#### [YOUR INSTRUCTIONS]
Write out the material below exactly, beginning at the line that contains "schedule for the 2024" and ending with its last line, both ends included; write nothing else.

#### [DATA SUPPLIED]
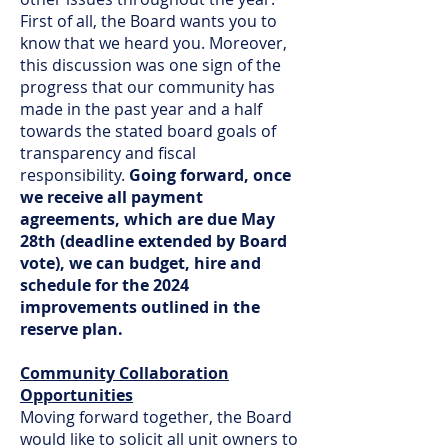
First of all, the Board wants you to
know that we heard you. Moreover,
this discussion was one sign of the
progress that our community has
made in the past year and a half
towards the stated board goals of
transparency and fiscal
responsibility.
Going forward, once
we receive all payment
agreements, which are due May
28th (deadline extended by Board
vote), we can budget, hire and
schedule for the 2024
improvements outlined in the
reserve plan.
Community Collaboration
Opportunities
Moving forward together, the Board
would like to solicit all unit owners to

#### [OUTPUT FOR THIS EXERCISE]
schedule for the 2024
improvements outlined in the
reserve plan.
Community Collaboration
Opportunities
Moving forward together, the Board
would like to solicit all unit owners to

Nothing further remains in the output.